Australia’s largest energy retailer Origin Energy has given its clearest hint yet that it may not close the country’s biggest coal fired generator, Eraring, in August, 2027, as flagged.
Origin chairman Scott Perkins on Wednesday described August, 2027, as a “potential stop” date, with a “hard stop” date of April, 2029. “We remain in discussions with the NSW government about market considerations,” he told the annual general meeting.
The comments will heighten speculation that the 2.88 GW Eraring coal generator will not be closed in August, 2027, as currently advised to the Australian Energy Market Operator. The coal generator is generating profits, Perkins confirmed, and Origin has done nothing to replace its capacity with new wind and solar before then.

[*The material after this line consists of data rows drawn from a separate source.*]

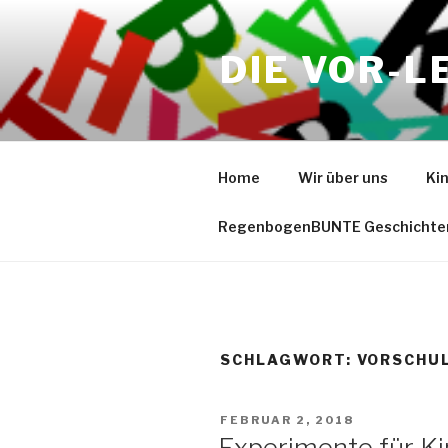
Zum
Inhalt
DIE VOR-L
springen
Home
Wir über uns
Ki
RegenbogenBUNTE Geschichte
SCHLAGWORT:
VORSCHU
VERÖFFENTLICHT
FEBRUAR 2, 2018
AM
Experimente für Ki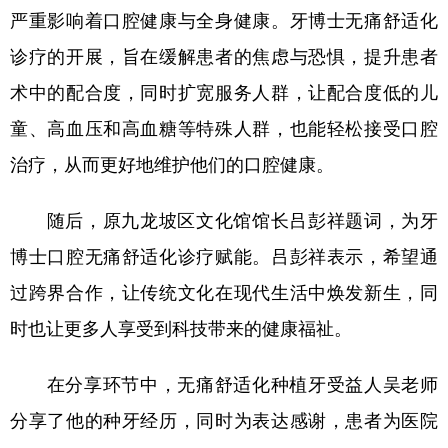
严重影响着口腔健康与全身健康。牙博士无痛舒适化
诊疗的开展，旨在缓解患者的焦虑与恐惧，提升患者
术中的配合度，同时扩宽服务人群，让配合度低的儿
童、高血压和高血糖等特殊人群，也能轻松接受口腔
治疗，从而更好地维护他们的口腔健康。
随后，原九龙坡区文化馆馆长吕彭祥题词，为牙
博士口腔无痛舒适化诊疗赋能。吕彭祥表示，希望通
过跨界合作，让传统文化在现代生活中焕发新生，同
时也让更多人享受到科技带来的健康福祉。
在分享环节中，无痛舒适化种植牙受益人吴老师
分享了他的种牙经历，同时为表达感谢，患者为医院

Origin in 2022 announced the planned “early” closure of Eraring in August, 2025, but the NSW state Labor government – concerned by a potential shortfall of supply, or more likely higher prices – agreed to underwrite a two year extension to the closure date.

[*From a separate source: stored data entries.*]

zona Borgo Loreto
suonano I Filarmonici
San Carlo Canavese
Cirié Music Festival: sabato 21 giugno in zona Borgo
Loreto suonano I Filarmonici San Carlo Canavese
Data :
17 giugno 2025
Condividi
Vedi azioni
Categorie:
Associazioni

NSW offered up to $450 million to Origin but the company says the generator is so profitable that it has not tapped into that government support (it would have to share profits above a certain level with the state government).

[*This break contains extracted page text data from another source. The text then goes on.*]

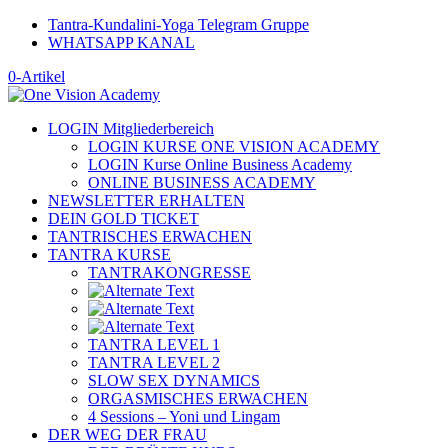
Tantra-Kundalini-Yoga Telegram Gruppe
WHATSAPP KANAL
0-Artikel
LOGIN Mitgliederbereich
LOGIN KURSE ONE VISION ACADEMY
LOGIN Kurse Online Business Academy
ONLINE BUSINESS ACADEMY
NEWSLETTER ERHALTEN
DEIN GOLD TICKET
TANTRISCHES ERWACHEN
TANTRA KURSE
TANTRAKONGRESSE
TANTRA LEVEL 1
TANTRA LEVEL 2
SLOW SEX DYNAMICS
ORGASMISCHES ERWACHEN
4 Sessions – Yoni und Lingam
DER WEG DER FRAU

“At the moment Eraring is profitable,” he said, but added that “over the medium term”, it is “economically very very challenging.”
Earlier, he said: “We will continue to assess the market requirements over time.”
The big question is if Eraring will be closed on August, 2027, or in April 2029. It is a crucial question for AEMO, for the state government, for other coal generator owners, for the developers and owners of big batteries, and those trying to build new wind and solar.
Origin has vowed to build 4-5 GW of new renewables and storage by 2030 – compared to the more than 12 GW by 2032 proposed by spurned suitor Brookfield – but has largely focused on battery storage, which helps it balance its portfolio and control prices.
This includes the Eraring battery, to be the biggest in the country – at least for a while – at 700 MW and 2,800 MWh, and the smaller 300 MW, 650 MWh Mortlake battery, as well as battery off-take agreements for the Supernode battery in Queensland and the Summerfield battery in South Australia.
The only renewable project it has advanced to any great extent is the Yanco Delta wind project in the south-west of NSW. It has won grid access rights, but Origin is still not yet committed to building it, and won’t make a decision until 2026.
That means the 1.4 GW project has no hope of being completed before August, 2027, and possibly not by April, 2029. Origin is also developing a major wind project and battery called Northern Tablelands in New England, but that will also not be completed before the early 2030s.
“Until there is sufficient renewable generation …. Eraring is playing a vital role in the stability and security of the NSW energy system,” Perkins said in response to a question from Nature Conservation Council energy and climate expert Jacqui Mills.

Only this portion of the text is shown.